=== DIRECTIONS ===
Could you copy every record below exactly, leaving out the pictures?

=== SOURCE DATA ===
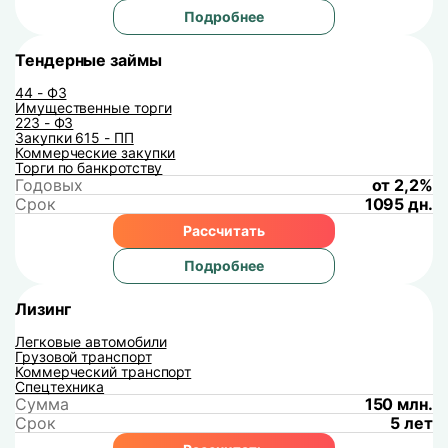
Подробнее
Тендерные займы
44 - ФЗ
Имущественные торги
223 - ФЗ
Закупки 615 - ПП
Коммерческие закупки
Торги по банкротству
Годовых
от 2,2%
Срок
1095 дн.
Рассчитать
Подробнее
Лизинг
Легковые автомобили
Грузовой транспорт
Коммерческий транспорт
Спецтехника
Сумма
150 млн.
Срок
5 лет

=== SOLUTION TO THIS PROBLEM ===
Подробнее
Тендерные займы
44 - ФЗ
Имущественные торги
223 - ФЗ
Закупки 615 - ПП
Коммерческие закупки
Торги по банкротству
Годовых
от 2,2%
Срок
1095 дн.
Рассчитать
Подробнее
Лизинг
Легковые автомобили
Грузовой транспорт
Коммерческий транспорт
Спецтехника
Сумма
150 млн.
Срок
5 лет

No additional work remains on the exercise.